Data for review —
━━━━━━━━━━━━━━━━━━━━
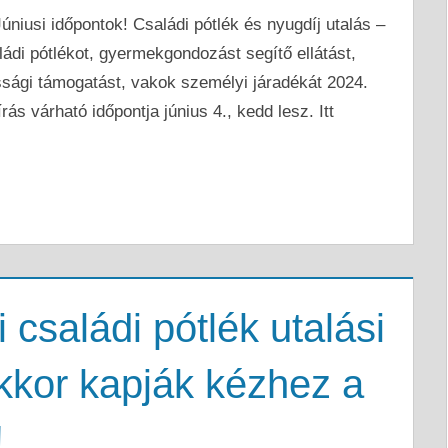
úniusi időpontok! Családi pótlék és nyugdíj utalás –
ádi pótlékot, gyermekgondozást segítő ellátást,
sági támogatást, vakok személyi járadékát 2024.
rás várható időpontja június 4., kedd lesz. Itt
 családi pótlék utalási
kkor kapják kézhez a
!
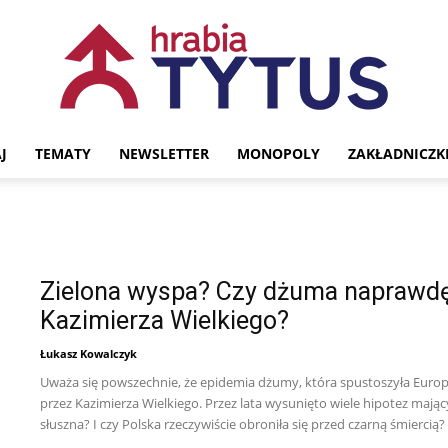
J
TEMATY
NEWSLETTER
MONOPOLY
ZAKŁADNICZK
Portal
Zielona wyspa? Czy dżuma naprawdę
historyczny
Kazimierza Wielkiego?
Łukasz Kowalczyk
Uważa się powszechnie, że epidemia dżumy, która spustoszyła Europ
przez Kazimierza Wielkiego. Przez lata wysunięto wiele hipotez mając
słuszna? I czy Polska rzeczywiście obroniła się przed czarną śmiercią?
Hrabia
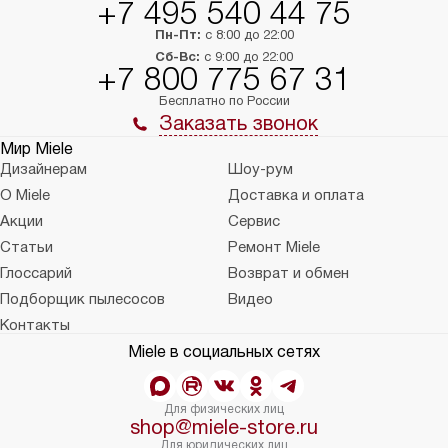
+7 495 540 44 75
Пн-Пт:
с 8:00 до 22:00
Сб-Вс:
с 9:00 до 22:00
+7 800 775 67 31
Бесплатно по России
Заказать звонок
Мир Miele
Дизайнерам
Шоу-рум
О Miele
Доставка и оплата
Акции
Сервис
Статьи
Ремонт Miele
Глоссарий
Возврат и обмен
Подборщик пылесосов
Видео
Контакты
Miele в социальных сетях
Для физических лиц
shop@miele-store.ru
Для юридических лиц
━━━━━━━━━━━━━━━━━━━━
Work required — Go through the entries above and print each one exactly, minus the pictures.

Task answer —
úniusi időpontok! Családi pótlék és nyugdíj utalás –
ádi pótlékot, gyermekgondozást segítő ellátást,
sági támogatást, vakok személyi járadékát 2024.
rás várható időpontja június 4., kedd lesz. Itt
 családi pótlék utalási
kkor kapják kézhez a
!
J
TEMATY
NEWSLETTER
MONOPOLY
ZAKŁADNICZK
Portal
Zielona wyspa? Czy dżuma naprawdę
historyczny
Kazimierza Wielkiego?
Łukasz Kowalczyk
Uważa się powszechnie, że epidemia dżumy, która spustoszyła Europ
przez Kazimierza Wielkiego. Przez lata wysunięto wiele hipotez mając
słuszna? I czy Polska rzeczywiście obroniła się przed czarną śmiercią?
Hrabia
+7 495 540 44 75
Пн-Пт:
с 8:00 до 22:00
Сб-Вс:
с 9:00 до 22:00
+7 800 775 67 31
Бесплатно по России
Заказать звонок
Мир Miele
Дизайнерам
Шоу-рум
О Miele
Доставка и оплата
Акции
Сервис
Статьи
Ремонт Miele
Глоссарий
Возврат и обмен
Подборщик пылесосов
Видео
Контакты
Miele в социальных сетях
Для физических лиц
shop@miele-store.ru
Для юридических лиц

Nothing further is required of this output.